If a record holds a picture, omit that picture and copy everything else exactly.

─── Materials provided

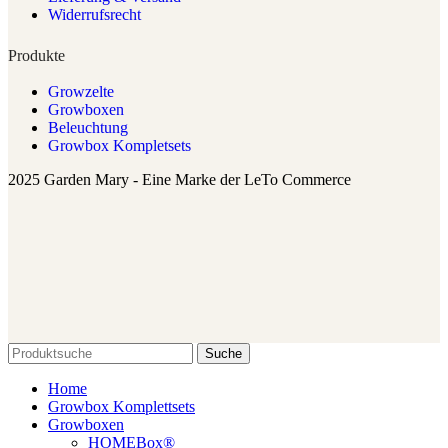
Widerrufsrecht
Produkte
Growzelte
Growboxen
Beleuchtung
Growbox Kompletsets
2025 Garden Mary - Eine Marke der LeTo Commerce
Suche
Home
Growbox Komplettsets
Growboxen
HOMEBox®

──────

Exercise response:
Widerrufsrecht
Produkte
Growzelte
Growboxen
Beleuchtung
Growbox Kompletsets
2025 Garden Mary - Eine Marke der LeTo Commerce
Suche
Home
Growbox Komplettsets
Growboxen
HOMEBox®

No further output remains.